DVD Review: STAKE LAND

There is such a large number of direct-to-video trash in the horror genre that floods video store shelves, and after five minutes of Stake Land, there was no reason to believe this was going to be anything different. Beginning as an almost carbon copy of Zombieland minus the humour, the film introduces us to a post-apocalyptic world overrun by an assortment of undead bloodsuckers, and our two heroes: orphaned teen Martin (Connor Paolo) and tough as nails vampire hunter Mister (Nick Damici). What unravels however is a suprisingly moving and unique road drama, scattered with some genuinely disturbing scenes, and ultimately one of the best horror movies these tired eyes have seen in quite some time.
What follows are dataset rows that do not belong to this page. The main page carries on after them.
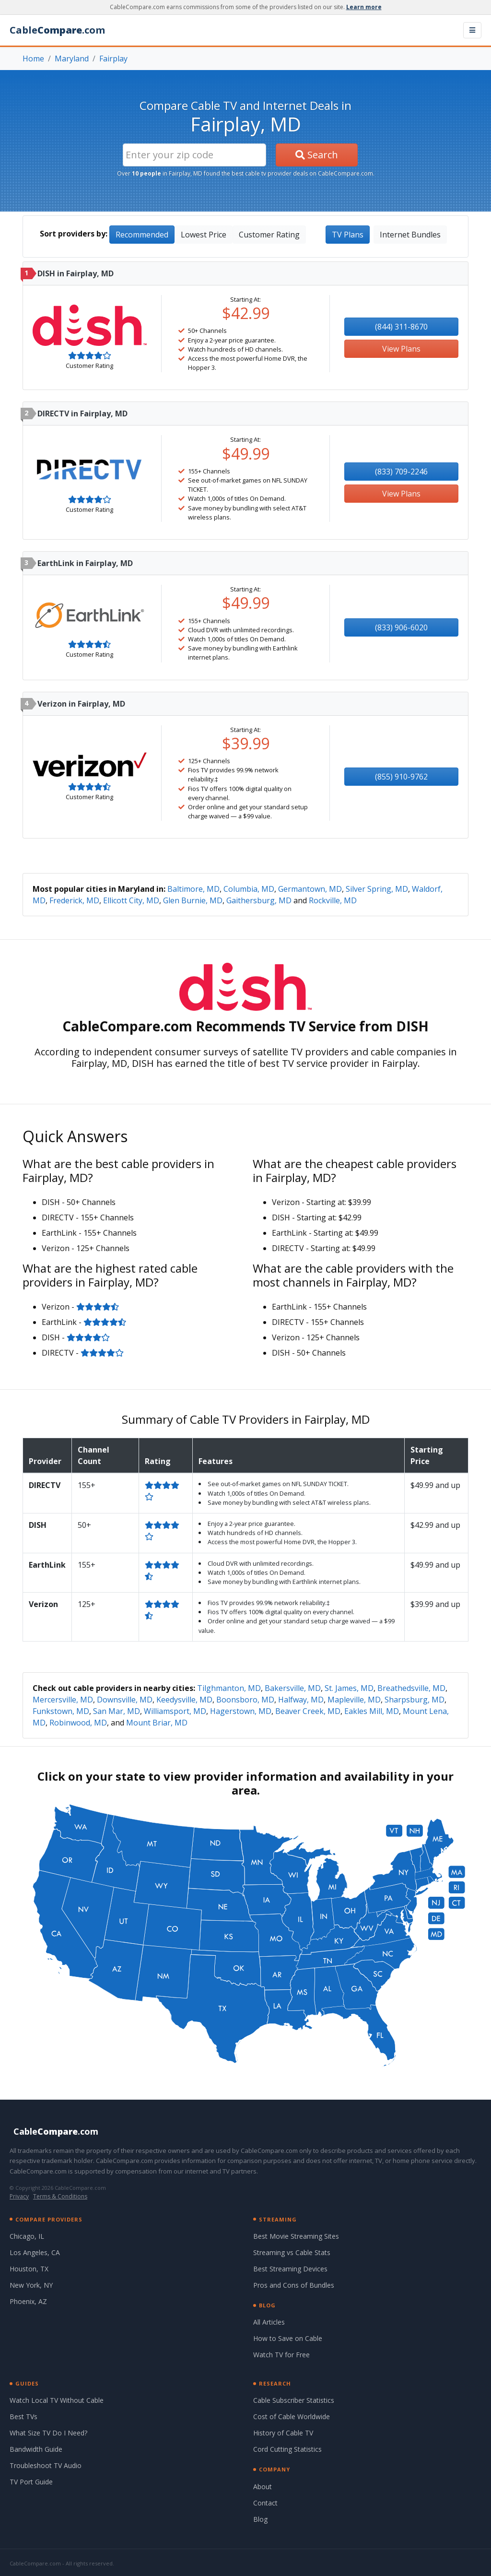  I want to click on Streaming vs Cable Stats, so click(291, 2252).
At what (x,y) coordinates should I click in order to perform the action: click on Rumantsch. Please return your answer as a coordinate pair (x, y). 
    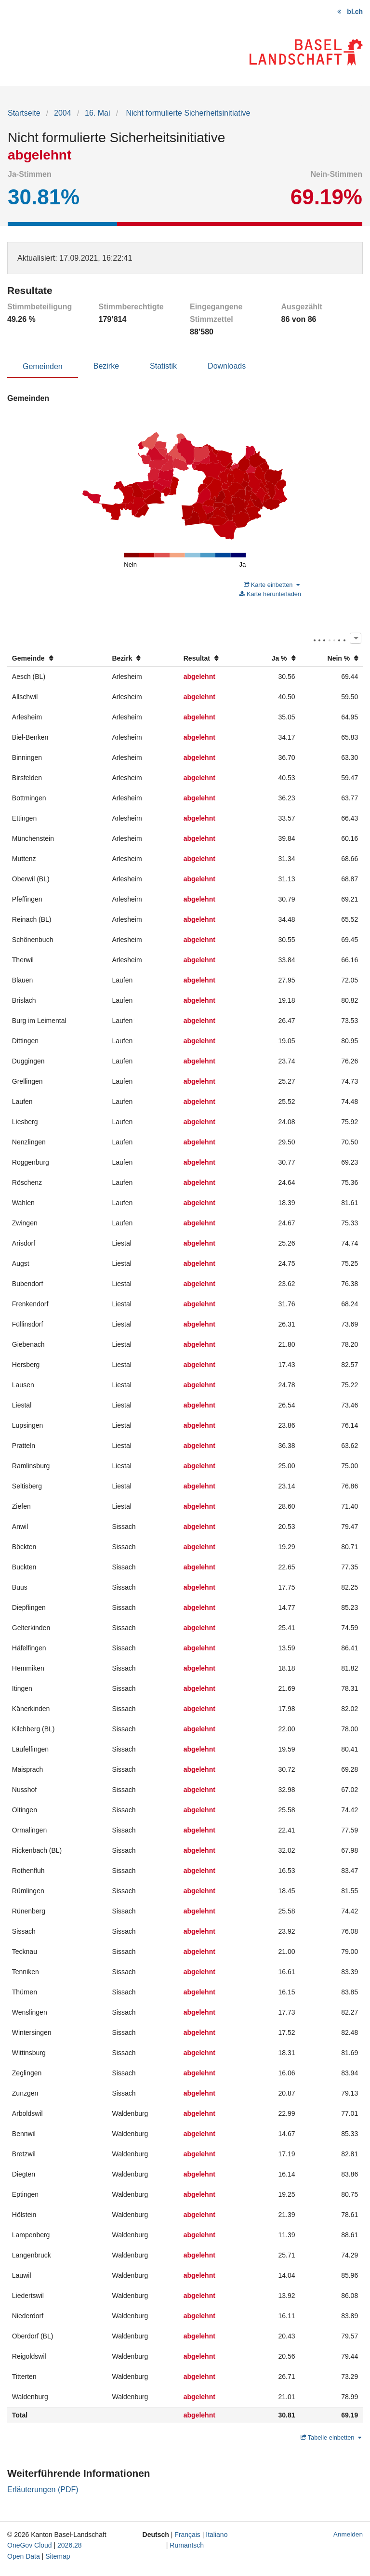     Looking at the image, I should click on (187, 2545).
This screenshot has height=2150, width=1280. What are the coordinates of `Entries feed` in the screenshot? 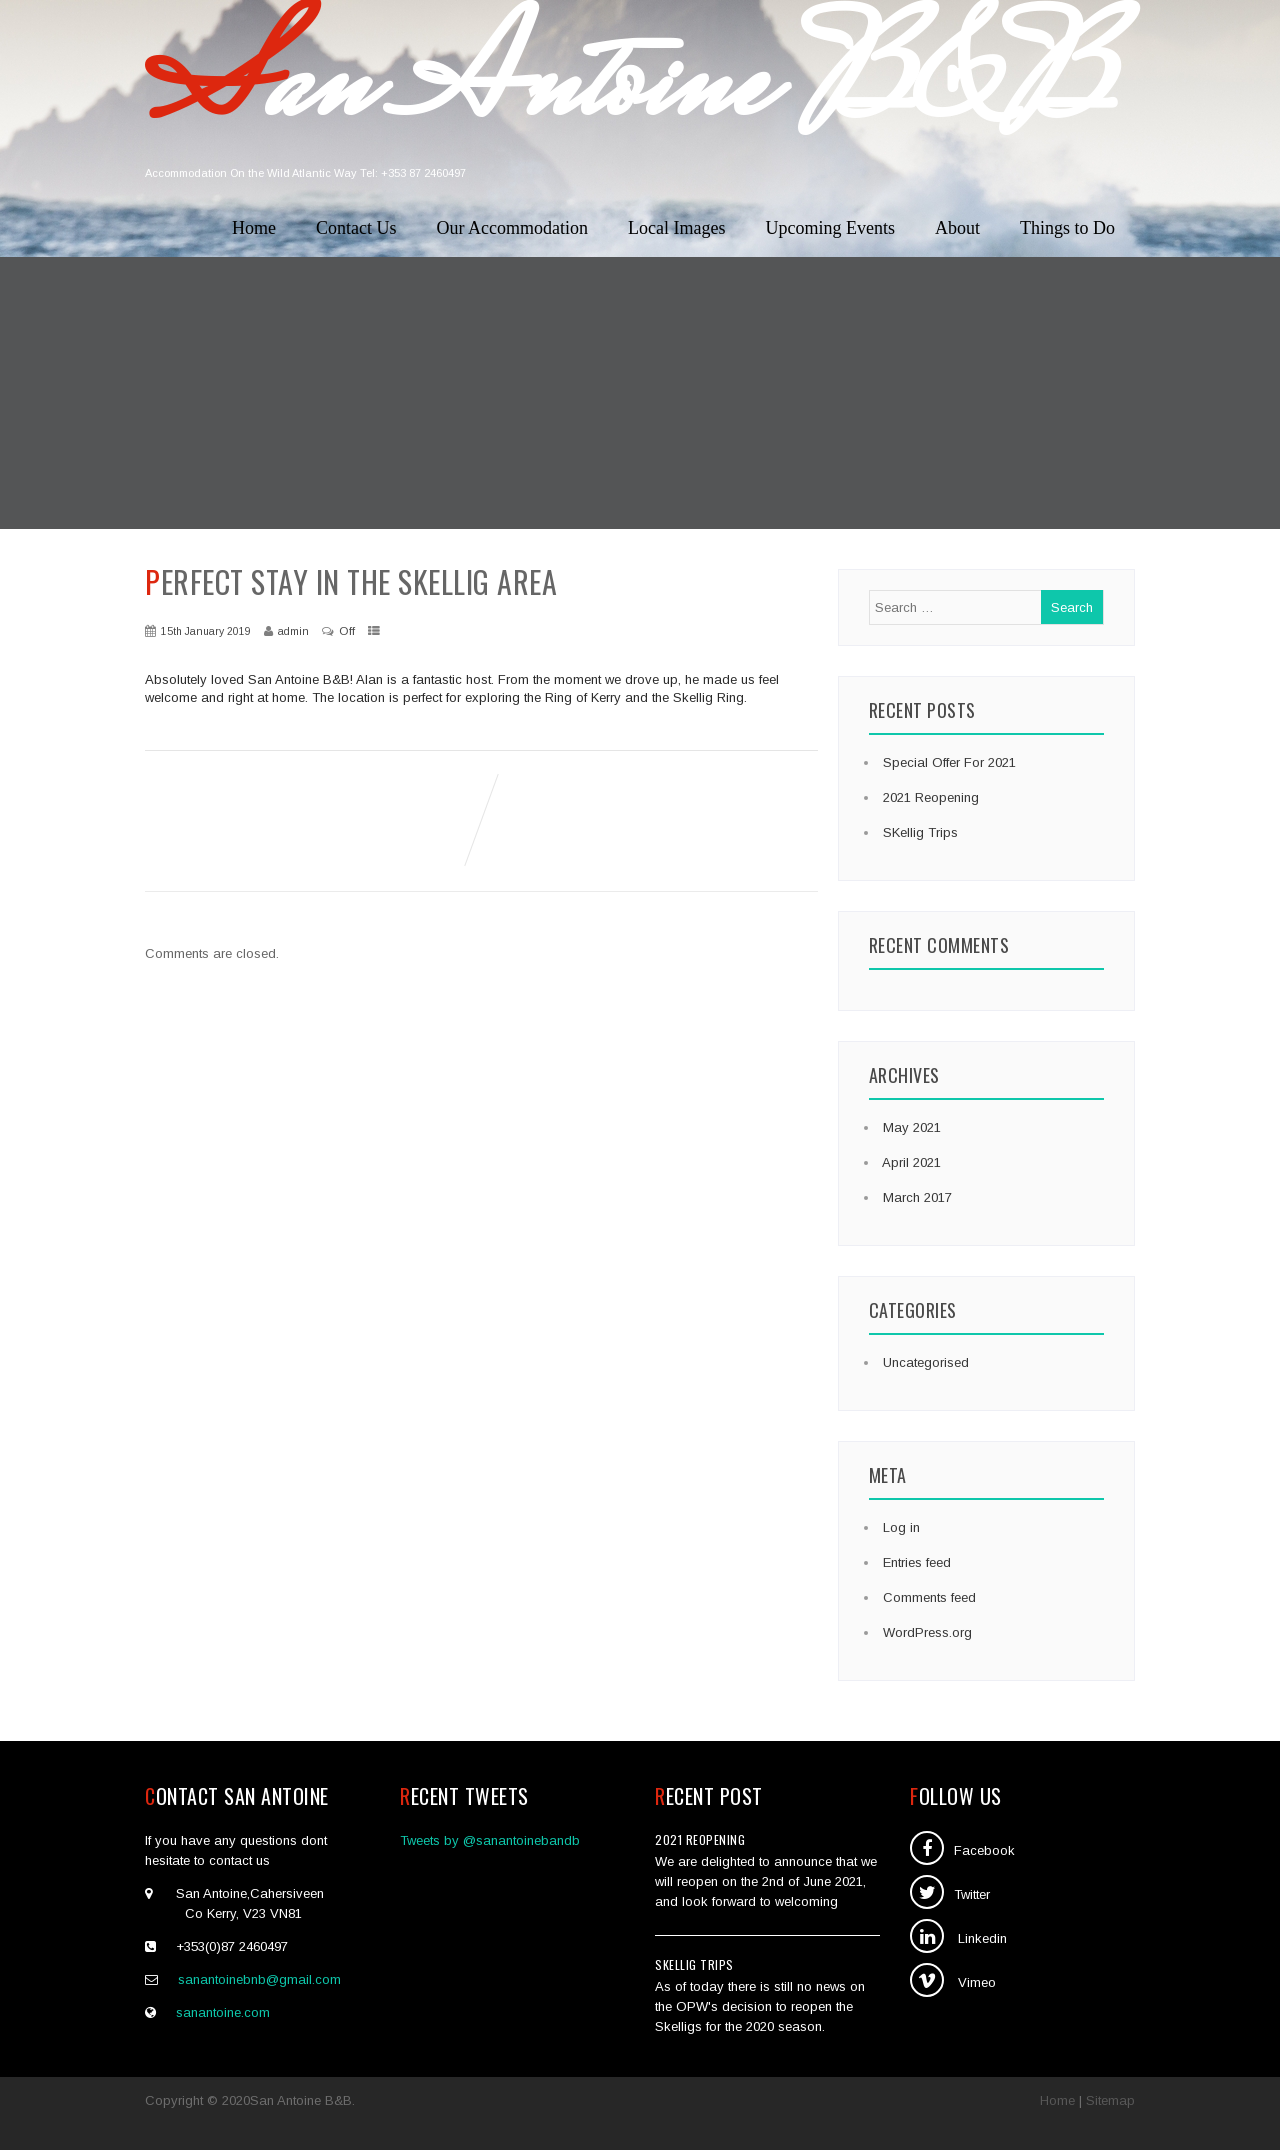 It's located at (915, 1562).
Tonally, Stake Land hits all the right notes, mostly due to the wonderfully sombre musical score. It’s very understated and completely appropriate for the atmosphere that director Jim Mickle constructs. Martin, Mister, and the various side characters who tag along for various parts of the journey are all fully realised and generate impressive levels of sympathy, and when things go bad the film is genuinely affecting. Just when the slow pace begins to drag a little, the film wraps things up on a suitably bleak note, yet still offers a hint of optimism in the final moments. The climactic battle isn’t perhaps as effective or well explained as it probably needed to be, but so much works with Stake Land that it’s possible to forgive the few flaws. It’s so rare that a largely unknown horror film can surprise like this, and even for people who usually avoid the genre, Stake Land has a lot to offer.